++++ Data for this task ++++
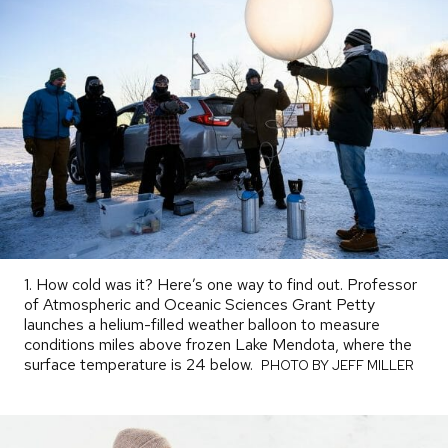
1. How cold was it? Here’s one way to find out. Professor
of Atmospheric and Oceanic Sciences Grant Petty
launches a helium-filled weather balloon to measure
conditions miles above frozen Lake Mendota, where the
surface temperature is 24 below.
PHOTO
PHOTO BY JEFF MILLER
BY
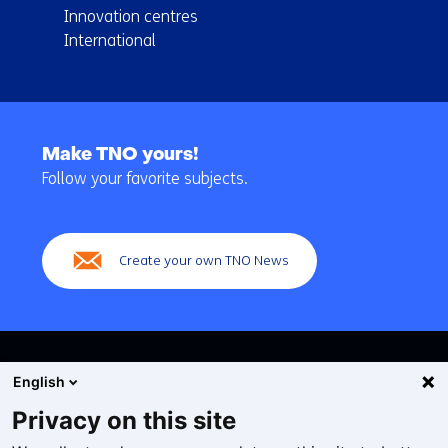
Innovation centres
International
Back
to
Make TNO yours!
navigation
Follow your favorite subjects.
(Main
navigation)
Create your own TNO News
English
Privacy on this site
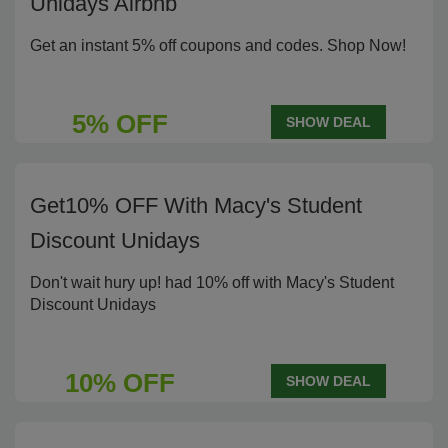
Unidays Airbnb
Get an instant 5% off coupons and codes. Shop Now!
5% OFF
SHOW DEAL
Get10% OFF With Macy's Student
Discount Unidays
Don't wait hury up! had 10% off with Macy's Student
Discount Unidays
10% OFF
SHOW DEAL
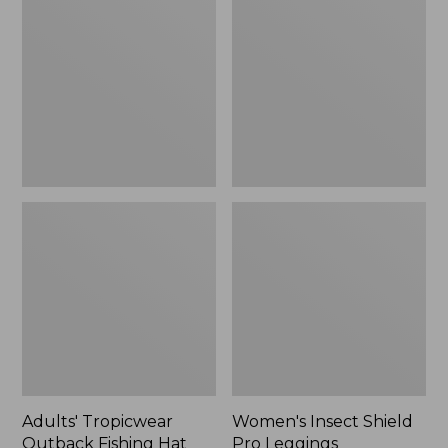
Outback
Shield
Fishing
Pro
Hat
Leggings
Adults' Tropicwear
Women's Insect Shield
Outback Fishing Hat
Pro Leggings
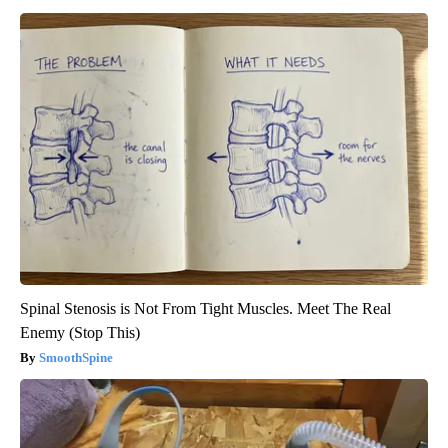
Spinal Stenosis is Not From Tight Muscles. Meet The Real
Enemy (Stop This)
SmoothSpine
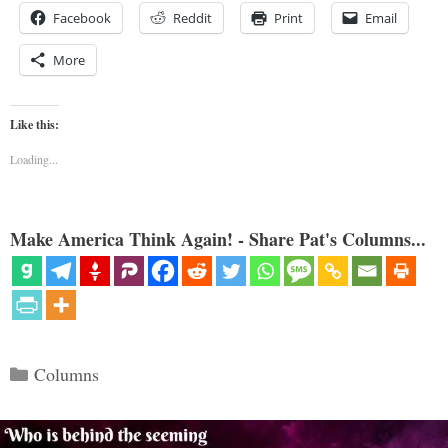
Facebook
Reddit
Print
Email
More
Like this:
Loading...
Make America Think Again! - Share Pat's Columns...
Categories
Columns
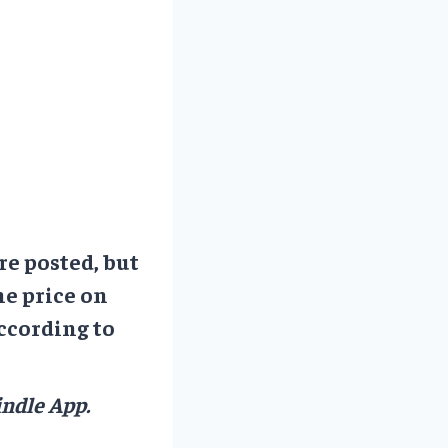
re posted, but
he price on
ccording to
ndle App.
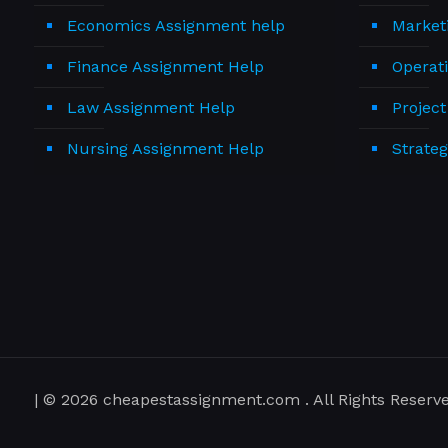
Economics Assignment help
Market
Finance Assignment Help
Operat
Law Assignment Help
Projec
Nursing Assignment Help
Strate
| © 2026 cheapestassignment.com . All Rights Reserve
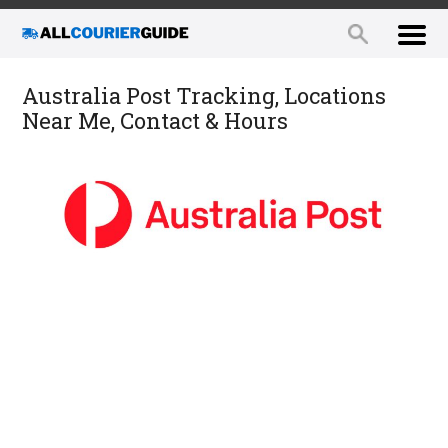
Australia Post Tracking, Locations
Near Me, Contact & Hours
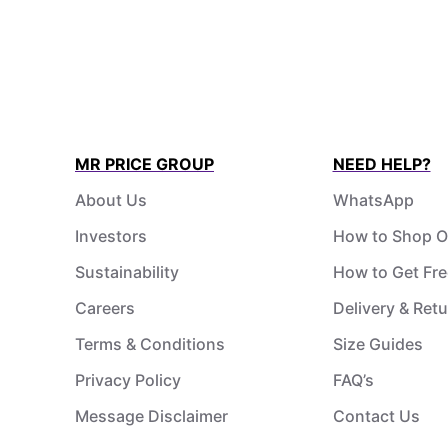
MR PRICE GROUP
NEED HELP?
About Us
WhatsApp
Investors
How to Shop O
Sustainability
How to Get Fre
Careers
Delivery & Ret
Terms & Conditions
Size Guides
Privacy Policy
FAQ’s
Message Disclaimer
Contact Us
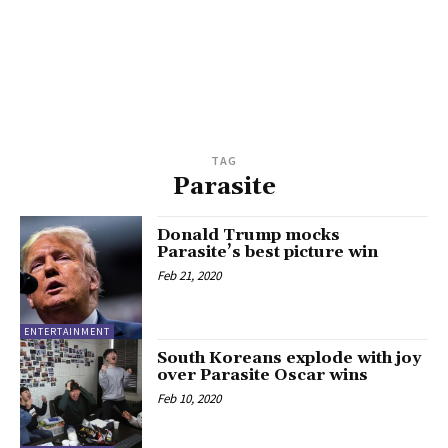
TAG
Parasite
Donald Trump mocks
Parasite’s best picture win
Feb 21, 2020
ENTERTAINMENT
South Koreans explode with joy
over Parasite Oscar wins
Feb 10, 2020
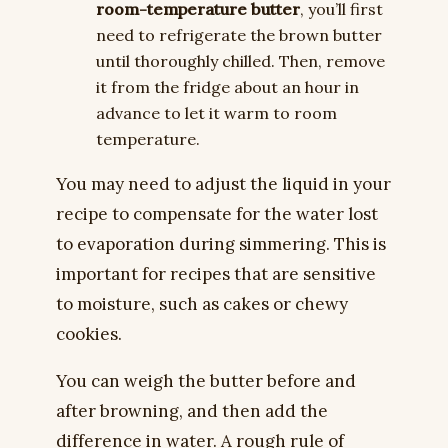
room-temperature butter
, you’ll first
need to refrigerate the brown butter
until thoroughly chilled. Then, remove
it from the fridge about an hour in
advance to let it warm to room
temperature.
You may need to adjust the liquid in your
recipe to compensate for the water lost
to evaporation during simmering. This is
important for recipes that are sensitive
to moisture, such as cakes or chewy
cookies.
You can weigh the butter before and
after browning, and then add the
difference in water. A rough rule of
++++
> [Your instructions] Nothing but the records above, retyped exactly and stripped of images, should appear in the answer.

> [Result for this exercise]
1. How cold was it? Here’s one way to find out. Professor
of Atmospheric and Oceanic Sciences Grant Petty
launches a helium-filled weather balloon to measure
conditions miles above frozen Lake Mendota, where the
surface temperature is 24 below.
PHOTO
PHOTO BY JEFF MILLER
BY
Innovation centres
International
Back
to
Make TNO yours!
navigation
Follow your favorite subjects.
(Main
navigation)
Create your own TNO News
English
Privacy on this site
Unidays Airbnb
Get an instant 5% off coupons and codes. Shop Now!
5% OFF
SHOW DEAL
Get10% OFF With Macy's Student
Discount Unidays
Don't wait hury up! had 10% off with Macy's Student
Discount Unidays
10% OFF
SHOW DEAL
Outback
Shield
Fishing
Pro
Hat
Leggings
Adults' Tropicwear
Women's Insect Shield
Outback Fishing Hat
Pro Leggings
Spinal Stenosis is Not From Tight Muscles. Meet The Real
Enemy (Stop This)
SmoothSpine
Facebook
Reddit
Print
Email
More
Like this:
Loading...
Make America Think Again! - Share Pat's Columns...
Categories
Columns
re posted, but
he price on
ccording to
ndle App.
Economics Assignment help
Market
Finance Assignment Help
Operat
Law Assignment Help
Projec
Nursing Assignment Help
Strate
| © 2026 cheapestassignment.com . All Rights Reserve
Australia Post Tracking, Locations
Near Me, Contact & Hours
MR PRICE GROUP
NEED HELP?
About Us
WhatsApp
Investors
How to Shop O
Sustainability
How to Get Fre
Careers
Delivery & Ret
Terms & Conditions
Size Guides
Privacy Policy
FAQ’s
Message Disclaimer
Contact Us
TAG
Parasite
Donald Trump mocks
Parasite’s best picture win
Feb 21, 2020
ENTERTAINMENT
South Koreans explode with joy
over Parasite Oscar wins
Feb 10, 2020
room-temperature butter
, you’ll first
need to refrigerate the brown butter
until thoroughly chilled. Then, remove
it from the fridge about an hour in
advance to let it warm to room
temperature.
You may need to adjust the liquid in your
recipe to compensate for the water lost
to evaporation during simmering. This is
important for recipes that are sensitive
to moisture, such as cakes or chewy
cookies.
You can weigh the butter before and
after browning, and then add the
difference in water. A rough rule of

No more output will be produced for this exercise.